• _PROBLEM TO SOLVE_:
The records that follow are to be given again exactly.

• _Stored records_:
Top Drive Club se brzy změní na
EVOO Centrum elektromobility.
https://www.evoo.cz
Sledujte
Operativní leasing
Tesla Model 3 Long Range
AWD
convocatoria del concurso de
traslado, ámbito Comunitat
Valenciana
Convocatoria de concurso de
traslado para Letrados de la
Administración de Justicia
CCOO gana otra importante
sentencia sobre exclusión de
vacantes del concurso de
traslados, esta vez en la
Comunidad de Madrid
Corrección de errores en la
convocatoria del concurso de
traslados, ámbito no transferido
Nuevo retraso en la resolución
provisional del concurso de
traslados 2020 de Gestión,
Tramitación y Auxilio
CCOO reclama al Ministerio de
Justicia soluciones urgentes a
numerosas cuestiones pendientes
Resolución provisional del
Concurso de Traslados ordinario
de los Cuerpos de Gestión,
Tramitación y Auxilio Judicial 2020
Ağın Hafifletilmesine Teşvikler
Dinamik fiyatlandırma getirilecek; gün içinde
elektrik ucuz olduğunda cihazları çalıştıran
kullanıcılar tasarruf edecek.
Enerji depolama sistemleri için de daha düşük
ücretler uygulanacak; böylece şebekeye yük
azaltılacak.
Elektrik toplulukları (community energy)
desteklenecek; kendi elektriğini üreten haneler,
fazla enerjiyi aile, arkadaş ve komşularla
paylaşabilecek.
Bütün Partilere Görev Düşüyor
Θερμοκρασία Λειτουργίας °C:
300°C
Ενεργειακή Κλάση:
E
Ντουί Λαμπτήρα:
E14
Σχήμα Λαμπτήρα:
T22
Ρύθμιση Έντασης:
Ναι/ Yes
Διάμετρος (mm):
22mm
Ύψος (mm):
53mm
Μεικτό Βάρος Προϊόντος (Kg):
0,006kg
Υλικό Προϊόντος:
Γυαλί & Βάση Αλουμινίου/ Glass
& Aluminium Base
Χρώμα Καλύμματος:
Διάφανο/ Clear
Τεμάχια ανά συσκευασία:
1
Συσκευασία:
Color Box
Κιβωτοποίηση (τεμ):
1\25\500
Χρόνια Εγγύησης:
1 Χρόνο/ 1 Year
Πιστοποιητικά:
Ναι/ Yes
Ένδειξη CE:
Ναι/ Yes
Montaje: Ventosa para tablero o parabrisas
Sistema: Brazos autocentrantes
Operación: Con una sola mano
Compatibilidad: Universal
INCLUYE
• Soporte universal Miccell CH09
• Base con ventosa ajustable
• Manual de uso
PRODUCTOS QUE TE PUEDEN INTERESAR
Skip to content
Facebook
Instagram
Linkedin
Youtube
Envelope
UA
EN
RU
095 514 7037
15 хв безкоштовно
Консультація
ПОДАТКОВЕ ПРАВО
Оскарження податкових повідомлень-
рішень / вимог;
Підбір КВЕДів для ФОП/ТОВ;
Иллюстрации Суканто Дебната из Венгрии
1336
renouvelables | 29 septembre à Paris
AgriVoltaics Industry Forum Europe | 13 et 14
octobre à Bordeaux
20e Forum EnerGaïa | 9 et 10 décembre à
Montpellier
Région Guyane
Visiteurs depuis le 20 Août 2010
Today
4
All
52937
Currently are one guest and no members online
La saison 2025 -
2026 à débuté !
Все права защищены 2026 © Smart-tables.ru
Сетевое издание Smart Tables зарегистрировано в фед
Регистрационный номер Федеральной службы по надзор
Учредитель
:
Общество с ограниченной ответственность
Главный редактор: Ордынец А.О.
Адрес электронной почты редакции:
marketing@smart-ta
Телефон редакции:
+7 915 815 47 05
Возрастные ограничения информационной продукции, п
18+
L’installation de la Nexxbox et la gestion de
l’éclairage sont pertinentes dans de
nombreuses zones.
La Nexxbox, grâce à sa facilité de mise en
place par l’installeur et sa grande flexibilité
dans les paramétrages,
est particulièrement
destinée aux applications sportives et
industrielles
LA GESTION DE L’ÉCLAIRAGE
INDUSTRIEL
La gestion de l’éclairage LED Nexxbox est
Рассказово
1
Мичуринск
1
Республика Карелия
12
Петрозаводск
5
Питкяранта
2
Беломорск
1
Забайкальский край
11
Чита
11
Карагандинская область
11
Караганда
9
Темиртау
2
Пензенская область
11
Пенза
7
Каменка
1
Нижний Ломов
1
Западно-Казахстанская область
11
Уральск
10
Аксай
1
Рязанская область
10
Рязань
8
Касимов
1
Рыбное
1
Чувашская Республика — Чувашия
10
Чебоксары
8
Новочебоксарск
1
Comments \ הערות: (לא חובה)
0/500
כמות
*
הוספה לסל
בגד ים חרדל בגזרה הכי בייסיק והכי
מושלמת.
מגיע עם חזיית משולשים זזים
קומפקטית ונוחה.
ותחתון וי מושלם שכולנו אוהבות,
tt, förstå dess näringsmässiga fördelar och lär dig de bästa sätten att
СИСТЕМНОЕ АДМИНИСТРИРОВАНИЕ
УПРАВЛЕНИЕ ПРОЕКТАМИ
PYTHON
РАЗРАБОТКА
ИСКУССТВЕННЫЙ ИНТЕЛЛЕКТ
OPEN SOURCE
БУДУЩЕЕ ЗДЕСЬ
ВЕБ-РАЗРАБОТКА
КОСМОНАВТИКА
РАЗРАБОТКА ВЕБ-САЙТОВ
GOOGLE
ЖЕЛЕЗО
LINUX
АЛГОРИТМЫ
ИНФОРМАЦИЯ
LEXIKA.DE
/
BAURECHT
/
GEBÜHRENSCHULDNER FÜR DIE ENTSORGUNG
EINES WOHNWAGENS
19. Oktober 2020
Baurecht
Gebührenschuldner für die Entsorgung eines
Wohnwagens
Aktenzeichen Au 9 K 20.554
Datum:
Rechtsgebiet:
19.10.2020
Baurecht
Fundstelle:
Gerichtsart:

• _SOLUTION_:
Top Drive Club se brzy změní na
EVOO Centrum elektromobility.
https://www.evoo.cz
Sledujte
Operativní leasing
Tesla Model 3 Long Range
AWD
convocatoria del concurso de
traslado, ámbito Comunitat
Valenciana
Convocatoria de concurso de
traslado para Letrados de la
Administración de Justicia
CCOO gana otra importante
sentencia sobre exclusión de
vacantes del concurso de
traslados, esta vez en la
Comunidad de Madrid
Corrección de errores en la
convocatoria del concurso de
traslados, ámbito no transferido
Nuevo retraso en la resolución
provisional del concurso de
traslados 2020 de Gestión,
Tramitación y Auxilio
CCOO reclama al Ministerio de
Justicia soluciones urgentes a
numerosas cuestiones pendientes
Resolución provisional del
Concurso de Traslados ordinario
de los Cuerpos de Gestión,
Tramitación y Auxilio Judicial 2020
Ağın Hafifletilmesine Teşvikler
Dinamik fiyatlandırma getirilecek; gün içinde
elektrik ucuz olduğunda cihazları çalıştıran
kullanıcılar tasarruf edecek.
Enerji depolama sistemleri için de daha düşük
ücretler uygulanacak; böylece şebekeye yük
azaltılacak.
Elektrik toplulukları (community energy)
desteklenecek; kendi elektriğini üreten haneler,
fazla enerjiyi aile, arkadaş ve komşularla
paylaşabilecek.
Bütün Partilere Görev Düşüyor
Θερμοκρασία Λειτουργίας °C:
300°C
Ενεργειακή Κλάση:
E
Ντουί Λαμπτήρα:
E14
Σχήμα Λαμπτήρα:
T22
Ρύθμιση Έντασης:
Ναι/ Yes
Διάμετρος (mm):
22mm
Ύψος (mm):
53mm
Μεικτό Βάρος Προϊόντος (Kg):
0,006kg
Υλικό Προϊόντος:
Γυαλί & Βάση Αλουμινίου/ Glass
& Aluminium Base
Χρώμα Καλύμματος:
Διάφανο/ Clear
Τεμάχια ανά συσκευασία:
1
Συσκευασία:
Color Box
Κιβωτοποίηση (τεμ):
1\25\500
Χρόνια Εγγύησης:
1 Χρόνο/ 1 Year
Πιστοποιητικά:
Ναι/ Yes
Ένδειξη CE:
Ναι/ Yes
Montaje: Ventosa para tablero o parabrisas
Sistema: Brazos autocentrantes
Operación: Con una sola mano
Compatibilidad: Universal
INCLUYE
• Soporte universal Miccell CH09
• Base con ventosa ajustable
• Manual de uso
PRODUCTOS QUE TE PUEDEN INTERESAR
Skip to content
Facebook
Instagram
Linkedin
Youtube
Envelope
UA
EN
RU
095 514 7037
15 хв безкоштовно
Консультація
ПОДАТКОВЕ ПРАВО
Оскарження податкових повідомлень-
рішень / вимог;
Підбір КВЕДів для ФОП/ТОВ;
Иллюстрации Суканто Дебната из Венгрии
1336
renouvelables | 29 septembre à Paris
AgriVoltaics Industry Forum Europe | 13 et 14
octobre à Bordeaux
20e Forum EnerGaïa | 9 et 10 décembre à
Montpellier
Région Guyane
Visiteurs depuis le 20 Août 2010
Today
4
All
52937
Currently are one guest and no members online
La saison 2025 -
2026 à débuté !
Все права защищены 2026 © Smart-tables.ru
Сетевое издание Smart Tables зарегистрировано в фед
Регистрационный номер Федеральной службы по надзор
Учредитель
:
Общество с ограниченной ответственность
Главный редактор: Ордынец А.О.
Адрес электронной почты редакции:
marketing@smart-ta
Телефон редакции:
+7 915 815 47 05
Возрастные ограничения информационной продукции, п
18+
L’installation de la Nexxbox et la gestion de
l’éclairage sont pertinentes dans de
nombreuses zones.
La Nexxbox, grâce à sa facilité de mise en
place par l’installeur et sa grande flexibilité
dans les paramétrages,
est particulièrement
destinée aux applications sportives et
industrielles
LA GESTION DE L’ÉCLAIRAGE
INDUSTRIEL
La gestion de l’éclairage LED Nexxbox est
Рассказово
1
Мичуринск
1
Республика Карелия
12
Петрозаводск
5
Питкяранта
2
Беломорск
1
Забайкальский край
11
Чита
11
Карагандинская область
11
Караганда
9
Темиртау
2
Пензенская область
11
Пенза
7
Каменка
1
Нижний Ломов
1
Западно-Казахстанская область
11
Уральск
10
Аксай
1
Рязанская область
10
Рязань
8
Касимов
1
Рыбное
1
Чувашская Республика — Чувашия
10
Чебоксары
8
Новочебоксарск
1
Comments \ הערות: (לא חובה)
0/500
כמות
*
הוספה לסל
בגד ים חרדל בגזרה הכי בייסיק והכי
מושלמת.
מגיע עם חזיית משולשים זזים
קומפקטית ונוחה.
ותחתון וי מושלם שכולנו אוהבות,
tt, förstå dess näringsmässiga fördelar och lär dig de bästa sätten att
СИСТЕМНОЕ АДМИНИСТРИРОВАНИЕ
УПРАВЛЕНИЕ ПРОЕКТАМИ
PYTHON
РАЗРАБОТКА
ИСКУССТВЕННЫЙ ИНТЕЛЛЕКТ
OPEN SOURCE
БУДУЩЕЕ ЗДЕСЬ
ВЕБ-РАЗРАБОТКА
КОСМОНАВТИКА
РАЗРАБОТКА ВЕБ-САЙТОВ
GOOGLE
ЖЕЛЕЗО
LINUX
АЛГОРИТМЫ
ИНФОРМАЦИЯ
LEXIKA.DE
/
BAURECHT
/
GEBÜHRENSCHULDNER FÜR DIE ENTSORGUNG
EINES WOHNWAGENS
19. Oktober 2020
Baurecht
Gebührenschuldner für die Entsorgung eines
Wohnwagens
Aktenzeichen Au 9 K 20.554
Datum:
Rechtsgebiet:
19.10.2020
Baurecht
Fundstelle:
Gerichtsart:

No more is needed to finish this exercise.